- DATA EXTRACTS:
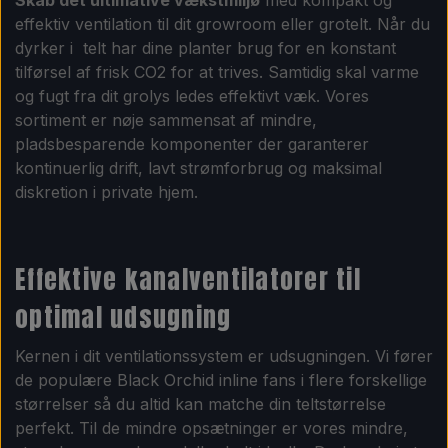
effektiv ventilation til dit growroom eller grotelt. Når du
dyrker i telt har dine planter brug for en konstant
tilførsel af frisk CO2 for at trives. Samtidig skal varme
og fugt fra dit grolys ledes effektivt væk. Vores
sortiment er nøje sammensat af mindre,
pladsbesparende komponenter der garanterer
kontinuerlig drift, lavt strømforbrug og maksimal
diskretion i private hjem.
Effektive kanalventilatorer til
optimal udsugning
Kernen i dit ventilationssystem er udsugningen. Vi fører
de populære Black Orchid inline fans i flere forskellige
størrelser så du altid kan matche din teltstørrelse
perfekt. Til de mindre opsætninger er vores mindre,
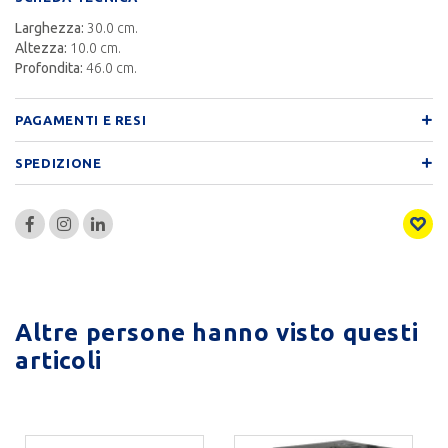
Larghezza:
30.0 cm.
Altezza:
10.0 cm.
Profondita:
46.0 cm.
PAGAMENTI E RESI
SPEDIZIONE
Altre persone hanno visto questi
articoli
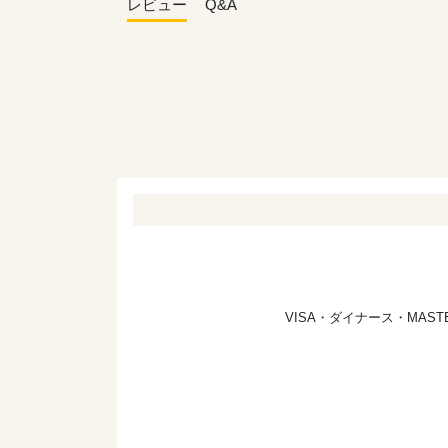
レビュー
Q&A
VISA・ダイナース・MA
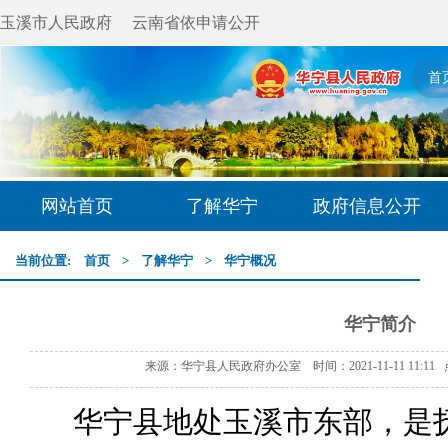
玉溪市人民政府
云南省依申请公开
首
网站首页
了解华宁
政府信息公开
当前位置:
首页
>
了解华宁
>
华宁概况
华宁简介
来源：华宁县人民政府办公室 时间：2021-11-11 11:11
华宁县地处玉溪市东部，是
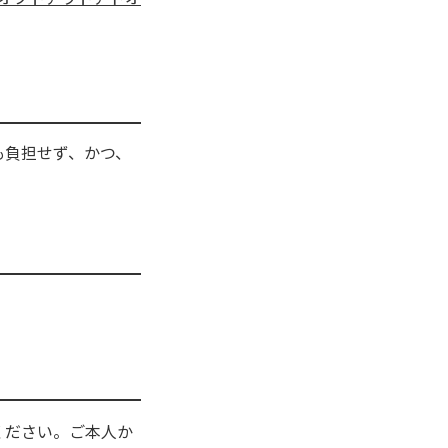
も負担せず、かつ、
。
ください。ご本人か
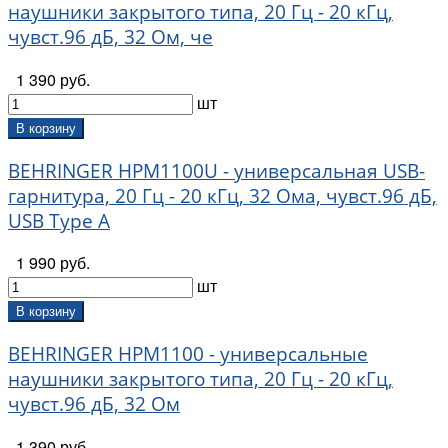
наушники закрытого типа, 20 Гц - 20 кГц,
чувст.96 дБ, 32 Ом, че
1 390 руб.
шт
В корзину
BEHRINGER HPM1100U - универсальная USB-
гарнитура, 20 Гц - 20 кГц, 32 Ома, чувст.96 дБ,
USB Type A
1 990 руб.
шт
В корзину
BEHRINGER HPM1100 - универсальные
наушники закрытого типа, 20 Гц - 20 кГц,
чувст.96 дБ, 32 Ом
1 390 руб.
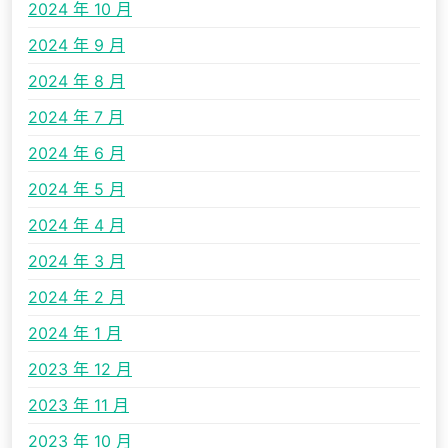
2024 年 10 月
2024 年 9 月
2024 年 8 月
2024 年 7 月
2024 年 6 月
2024 年 5 月
2024 年 4 月
2024 年 3 月
2024 年 2 月
2024 年 1 月
2023 年 12 月
2023 年 11 月
2023 年 10 月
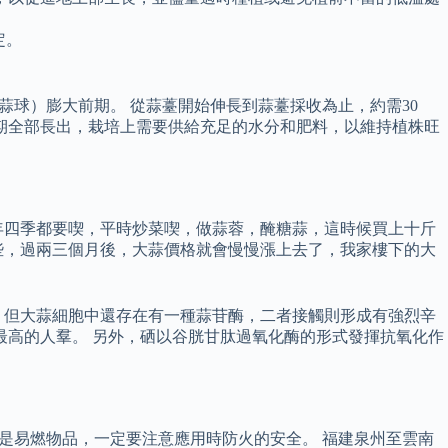
定。
（蒜球）膨大前期。 從蒜薹開始伸長到蒜薹採收為止，約需30
期全部長出，栽培上需要供給充足的水分和肥料，以維持植株旺
年四季都要喫，平時炒菜喫，做蒜蓉，醃糖蒜，這時候買上十斤
些，過兩三個月後，大蒜價格就會慢慢漲上去了，我家樓下的大
，但大蒜細胞中還存在有一種蒜苷酶，二者接觸則形成有強烈辛
最高的人羣。 另外，硒以谷胱甘肽過氧化酶的形式發揮抗氧化作
它是易燃物品，一定要注意應用時防火的安全。 福建泉州至雲南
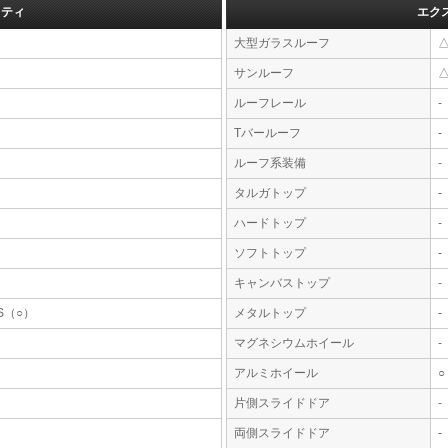
フティ
エク
大型ガラスルーフ
サンルーフ
ルーフレール
-
Tバールーフ
-
ルーフ系装備
-
タルガトップ
-
ハードトップ
-
ソフトトップ
-
キャンバストップ
-
S（○）
メタルトップ
-
マグネシウムホイール
-
アルミホイール
○
片側スライドドア
-
両側スライドドア
-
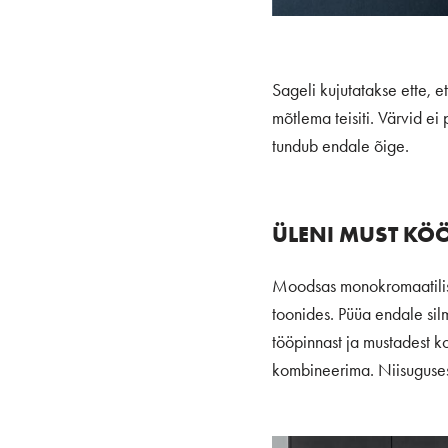
Sageli kujutatakse ette, e
mõtlema teisiti. Värvid ei 
tundub endale õige.
ÜLENI MUST KÖ
Moodsas monokromaatilise
toonides. Püüa endale silm
tööpinnast ja mustadest k
kombineerima. Niisuguses 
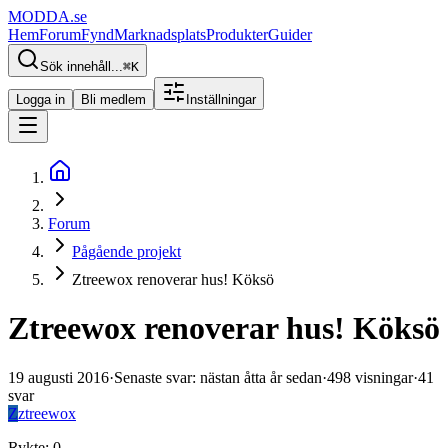
MODDA
.se
Hem
Forum
Fynd
Marknadsplats
Produkter
Guider
Sök innehåll...
⌘
K
Logga in
Bli medlem
Inställningar
Forum
Pågående projekt
Ztreewox renoverar hus! Köksö
Ztreewox renoverar hus! Köksö
19 augusti 2016
·
Senaste svar
:
nästan åtta år sedan
·
498
visningar
·
41
svar
Z
ztreewox
Rykte
:
0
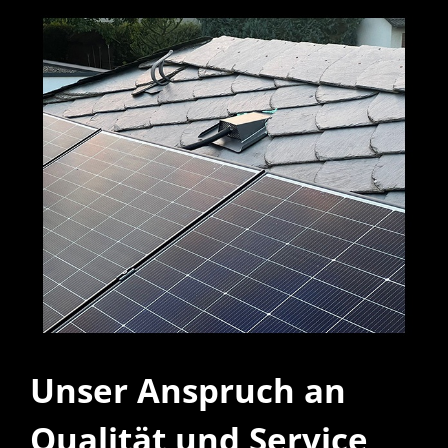
Unser Anspruch an
Qualität und Service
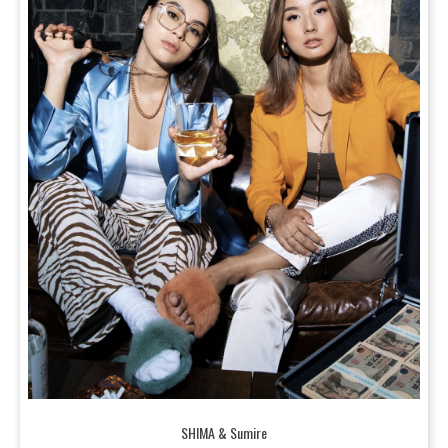
SHIMA & Sumire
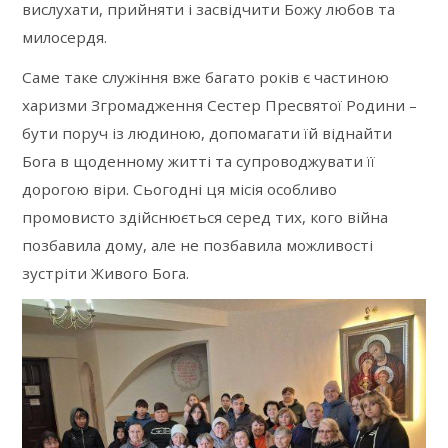
вислухати, прийняти і засвідчити Божу любов та
милосердя.
Саме таке служіння вже багато років є частиною
харизми Згромадження Сестер Пресвятої Родини –
бути поруч із людиною, допомагати їй віднайти
Бога в щоденному житті та супроводжувати її
дорогою віри. Сьогодні ця місія особливо
промовисто здійснюється серед тих, кого війна
позбавила дому, але не позбавила можливості
зустріти Живого Бога.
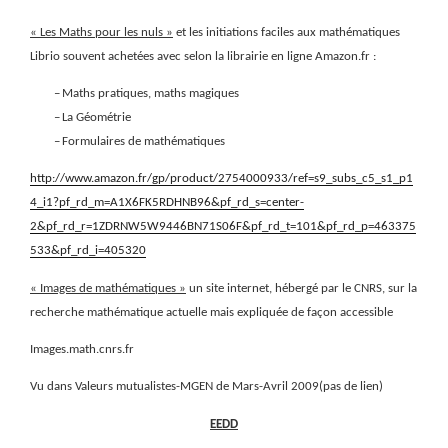
« Les Maths pour les nuls »
et les initiations faciles aux mathématiques
Librio souvent achetées avec selon la librairie en ligne Amazon.fr :
–
Maths pratiques, maths magiques
–
La Géométrie
–
Formulaires de mathématiques
http://www.amazon.fr/gp/product/2754000933/ref=s9_subs_c5_s1_p1
4_i1?pf_rd_m=A1X6FK5RDHNB96&pf_rd_s=center-
2&pf_rd_r=1ZDRNW5W9446BN71S06F&pf_rd_t=101&pf_rd_p=463375
533&pf_rd_i=405320
« Images de mathématiques »
un site internet, hébergé par le CNRS, sur la
recherche mathématique actuelle mais expliquée de façon accessible
Images.math.cnrs.fr
Vu dans Valeurs mutualistes-MGEN de Mars-Avril 2009(pas de lien)
EEDD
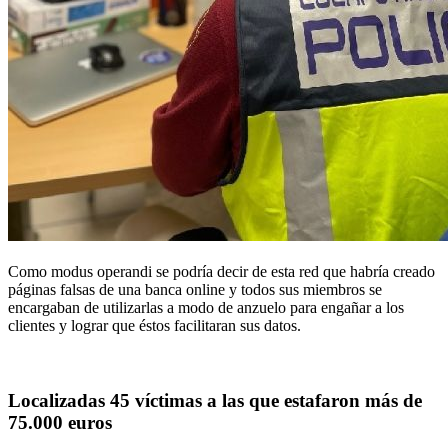
Como modus operandi se podría decir de esta red que habría creado
páginas falsas de una banca online y todos sus miembros se
encargaban de utilizarlas a modo de anzuelo para engañar a los
clientes y lograr que éstos facilitaran sus datos.
Localizadas 45 víctimas a las que estafaron más de
75.000 euros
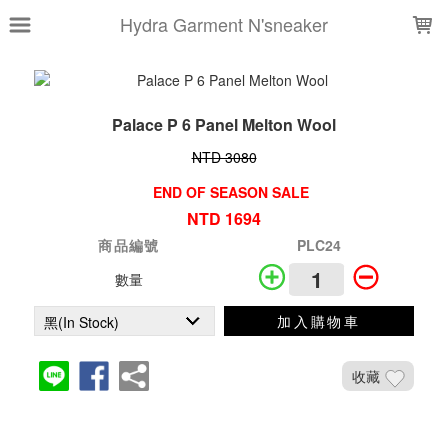
LOADING...
Hydra Garment N'sneaker
Palace P 6 Panel Melton Wool
NTD 3080
END OF SEASON SALE
NTD 1694
商品編號
PLC24
數量
加入購物車
收藏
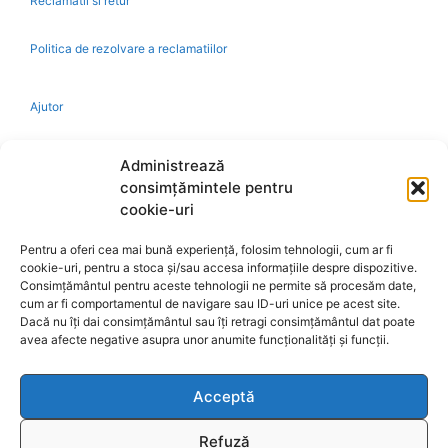
Reclamatii si retur
Politica de rezolvare a reclamatiilor
Ajutor
Bio
Administrează
consimțămintele pentru
Identificare firma
cookie-uri
Pentru a oferi cea mai bună experiență, folosim tehnologii, cum ar fi
Retragere din contract
cookie-uri, pentru a stoca și/sau accesa informațiile despre dispozitive.
Consimțământul pentru aceste tehnologii ne permite să procesăm date,
cum ar fi comportamentul de navigare sau ID-uri unice pe acest site.
A.N.P.C.
Dacă nu îți dai consimțământul sau îți retragi consimțământul dat poate
avea afecte negative asupra unor anumite funcționalități și funcții.
Acceptă
Reciclare
Refuză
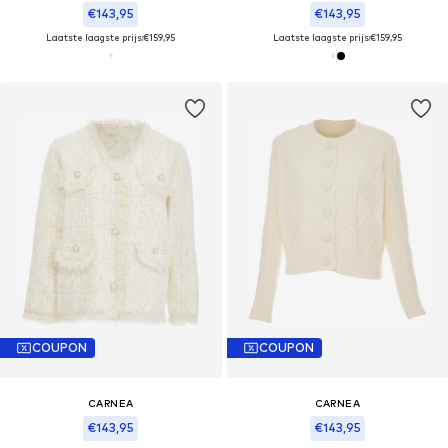
€143,95
€143,95
Laatste laagste prijs:
€159,95
Laatste laagste prijs:
€159,95
COUPON
COUPON
CARNEA
CARNEA
€143,95
€143,95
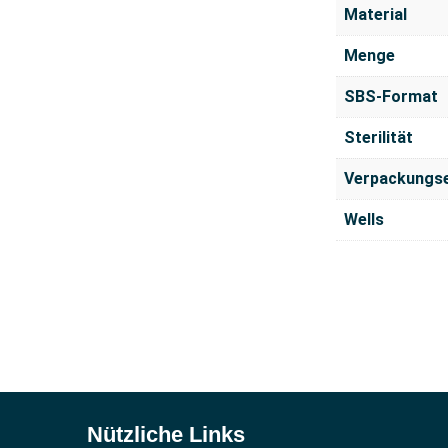
Material
Menge
SBS-Format
Sterilität
Verpackungse
Wells
Nützliche Links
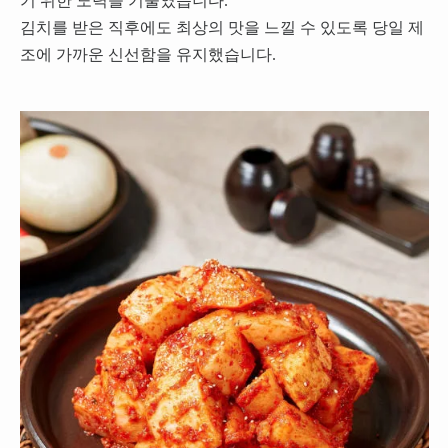
기 위한 노력을 기울였습니다.
김치를 받은 직후에도 최상의 맛을 느낄 수 있도록 당일 제
조에 가까운 신선함을 유지했습니다.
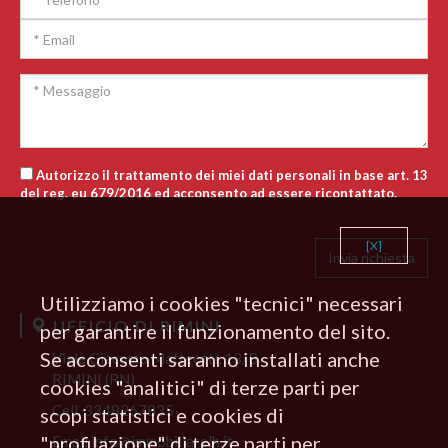
Autorizzo il trattamento dei miei dati personali in base art. 13
del reg. eu 679/2016 ed acconsento ad essere ricontattato.
[X]
Utilizziamo i cookies "tecnici" necessari
UFFICIO DI RIMINI
per garantire il funzionamento del sito.
Se acconsenti saranno installati anche
Viale Giacomo Matteotti, 13/B
RIMINI (RN)
cookies "analitici" di terze parti per
Cell.
3348267835
scopi statistici e cookies di
"profilazione" di terze parti per
Email
info@immobiliarelh.it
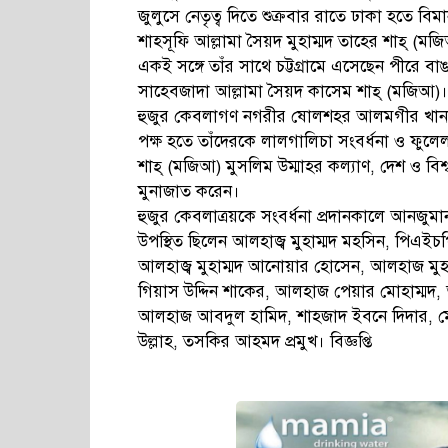
জুলুসে নেতৃত্ব দিতে শুক্রবার রাতে ঢাকা হতে ব
শাহ্সূফি আল্লামা সৈয়দ মুহাম্মদ তাহের শাহ্ (মজ
একই সঙ্গে তাঁর সাথে চট্টগ্রামে এসেছেন পীরে ব
সাহেবজাদা আল্লামা সৈয়দ কাসেম শাহ্ (মজিআ)।
হুজুর কেবলাগণ নগরীর ষোলশহর আলমগীর খানকাহ্
পক্ষ হতে তাঁদেরকে লালগালিচা সংবর্ধনা ও ফুল
শাহ্ (মজিআ) মুসলিম উম্মাহর কল্যাণ, দেশ ও বিশ
মুনাজাত করেন।
হুজুর কেবলাত্রয়কে সংবর্ধনা প্রদানকালে আনজুমান ট
উপস্থিত ছিলেন আলহাজ্ব মুহাম্মদ মহসিন, পিএইচপ
আলহাজ্ব মুহাম্মদ আনোয়ার হোসেন, আলহাজ মুহা
গিয়াস উদ্দিন শাকের, আলহাজ পেয়ার মোহাম্মদ
আলহাজ আবদুল হামিদ, শাহজাদ ইবনে দিদার, মোছা
উল্লাহ, তসকির আহমদ প্রমুখ। বিজ্ঞপ্তি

- YOUR TASK: Find how many lines in the listing above contain the word "mathématiques", then state that number by itself.

- ANSWER SPACE: 3